## What you will do:
When a line below holds the string "vores", show that line.

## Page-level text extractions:
########

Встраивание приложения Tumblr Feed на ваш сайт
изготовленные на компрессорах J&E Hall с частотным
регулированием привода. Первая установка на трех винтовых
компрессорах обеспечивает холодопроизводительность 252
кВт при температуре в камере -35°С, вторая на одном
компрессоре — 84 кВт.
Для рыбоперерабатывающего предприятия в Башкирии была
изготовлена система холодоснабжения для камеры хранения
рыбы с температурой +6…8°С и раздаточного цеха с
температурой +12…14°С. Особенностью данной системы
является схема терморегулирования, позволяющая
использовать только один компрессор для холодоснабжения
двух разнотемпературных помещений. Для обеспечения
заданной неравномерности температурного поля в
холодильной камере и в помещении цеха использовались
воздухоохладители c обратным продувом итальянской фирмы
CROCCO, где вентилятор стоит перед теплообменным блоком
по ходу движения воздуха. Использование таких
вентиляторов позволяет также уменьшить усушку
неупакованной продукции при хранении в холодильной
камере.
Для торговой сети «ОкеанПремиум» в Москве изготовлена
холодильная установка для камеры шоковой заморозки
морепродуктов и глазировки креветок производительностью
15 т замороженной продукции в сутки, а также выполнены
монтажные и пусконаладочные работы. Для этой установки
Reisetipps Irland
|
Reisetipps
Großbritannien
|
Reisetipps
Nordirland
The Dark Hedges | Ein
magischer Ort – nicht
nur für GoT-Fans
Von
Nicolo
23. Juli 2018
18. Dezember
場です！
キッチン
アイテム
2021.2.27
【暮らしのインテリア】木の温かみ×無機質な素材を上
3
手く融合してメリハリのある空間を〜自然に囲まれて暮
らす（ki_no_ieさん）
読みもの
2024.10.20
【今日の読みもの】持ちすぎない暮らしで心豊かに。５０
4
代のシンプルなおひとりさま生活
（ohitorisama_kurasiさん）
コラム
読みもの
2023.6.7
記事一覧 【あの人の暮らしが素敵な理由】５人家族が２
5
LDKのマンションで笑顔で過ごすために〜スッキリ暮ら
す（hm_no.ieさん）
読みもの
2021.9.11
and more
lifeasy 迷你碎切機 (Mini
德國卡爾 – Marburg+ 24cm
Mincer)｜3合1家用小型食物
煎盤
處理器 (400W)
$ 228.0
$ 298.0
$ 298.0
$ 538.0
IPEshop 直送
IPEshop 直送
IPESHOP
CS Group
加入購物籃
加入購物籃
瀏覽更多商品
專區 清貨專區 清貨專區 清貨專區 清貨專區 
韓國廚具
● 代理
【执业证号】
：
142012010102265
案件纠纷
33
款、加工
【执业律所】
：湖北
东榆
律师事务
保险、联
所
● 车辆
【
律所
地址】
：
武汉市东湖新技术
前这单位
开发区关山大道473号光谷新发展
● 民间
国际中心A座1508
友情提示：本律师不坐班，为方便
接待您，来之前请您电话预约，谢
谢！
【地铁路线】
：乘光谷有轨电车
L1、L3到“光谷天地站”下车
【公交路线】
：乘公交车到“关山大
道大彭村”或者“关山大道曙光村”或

########

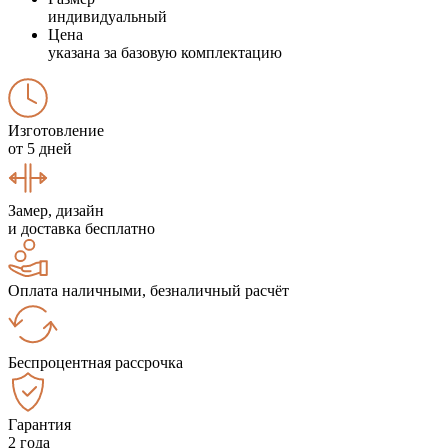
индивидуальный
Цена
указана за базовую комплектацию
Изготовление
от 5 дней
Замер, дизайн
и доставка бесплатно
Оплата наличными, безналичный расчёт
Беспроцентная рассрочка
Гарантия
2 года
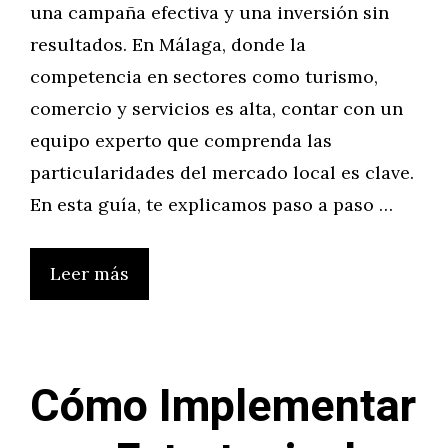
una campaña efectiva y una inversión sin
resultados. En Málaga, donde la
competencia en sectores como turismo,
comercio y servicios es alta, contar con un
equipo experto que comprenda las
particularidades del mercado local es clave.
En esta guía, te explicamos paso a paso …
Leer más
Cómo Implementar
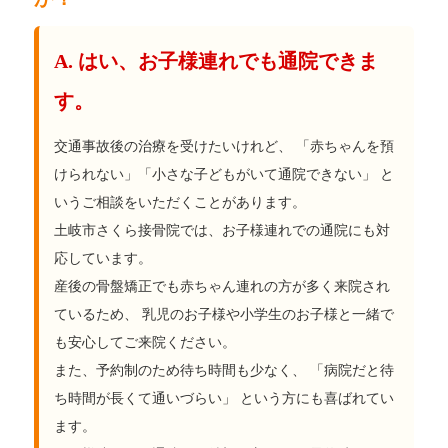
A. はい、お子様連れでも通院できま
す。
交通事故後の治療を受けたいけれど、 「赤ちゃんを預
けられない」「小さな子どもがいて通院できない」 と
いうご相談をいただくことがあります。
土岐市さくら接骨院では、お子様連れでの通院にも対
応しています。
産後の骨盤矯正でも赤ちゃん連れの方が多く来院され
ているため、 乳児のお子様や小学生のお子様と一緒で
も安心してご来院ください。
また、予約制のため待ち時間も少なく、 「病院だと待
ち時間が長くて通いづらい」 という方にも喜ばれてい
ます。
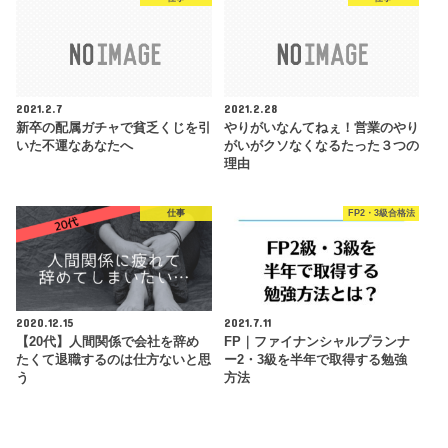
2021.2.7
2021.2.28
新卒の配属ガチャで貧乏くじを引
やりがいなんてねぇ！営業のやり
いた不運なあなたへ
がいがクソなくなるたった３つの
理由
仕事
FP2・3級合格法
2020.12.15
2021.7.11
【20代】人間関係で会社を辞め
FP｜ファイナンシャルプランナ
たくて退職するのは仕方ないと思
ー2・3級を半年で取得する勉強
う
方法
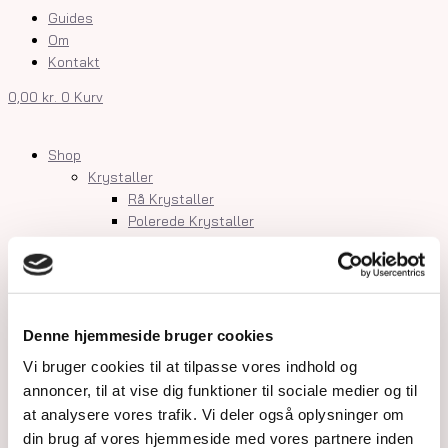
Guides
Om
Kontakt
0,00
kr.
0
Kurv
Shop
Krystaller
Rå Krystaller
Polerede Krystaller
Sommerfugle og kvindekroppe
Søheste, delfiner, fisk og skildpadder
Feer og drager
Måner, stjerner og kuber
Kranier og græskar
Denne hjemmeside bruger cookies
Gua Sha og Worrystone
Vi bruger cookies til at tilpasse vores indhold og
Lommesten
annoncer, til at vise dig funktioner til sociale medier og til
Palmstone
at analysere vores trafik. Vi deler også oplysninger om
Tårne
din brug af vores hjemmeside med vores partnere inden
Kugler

########

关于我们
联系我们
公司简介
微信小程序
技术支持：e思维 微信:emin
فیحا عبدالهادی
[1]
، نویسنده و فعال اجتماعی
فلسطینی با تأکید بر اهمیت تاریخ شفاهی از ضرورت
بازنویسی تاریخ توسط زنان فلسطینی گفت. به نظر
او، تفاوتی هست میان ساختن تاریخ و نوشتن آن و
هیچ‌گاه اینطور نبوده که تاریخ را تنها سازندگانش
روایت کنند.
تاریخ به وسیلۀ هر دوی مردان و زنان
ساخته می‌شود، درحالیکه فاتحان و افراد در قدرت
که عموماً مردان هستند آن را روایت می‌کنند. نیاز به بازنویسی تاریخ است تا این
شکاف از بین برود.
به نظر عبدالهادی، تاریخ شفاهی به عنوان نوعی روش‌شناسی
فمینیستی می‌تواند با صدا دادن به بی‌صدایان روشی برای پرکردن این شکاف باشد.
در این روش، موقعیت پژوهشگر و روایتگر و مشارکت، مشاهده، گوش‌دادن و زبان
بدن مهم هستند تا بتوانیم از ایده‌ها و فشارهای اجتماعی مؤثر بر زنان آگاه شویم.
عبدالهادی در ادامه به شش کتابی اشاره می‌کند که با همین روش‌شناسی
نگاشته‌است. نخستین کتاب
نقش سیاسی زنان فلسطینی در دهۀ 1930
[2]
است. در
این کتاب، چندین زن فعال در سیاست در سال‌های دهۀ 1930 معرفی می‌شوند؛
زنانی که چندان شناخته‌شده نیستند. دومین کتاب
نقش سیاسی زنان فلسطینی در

########

## Answer to this problem:
Vi bruger cookies til at tilpasse vores indhold og
at analysere vores trafik. Vi deler også oplysninger om
din brug af vores hjemmeside med vores partnere inden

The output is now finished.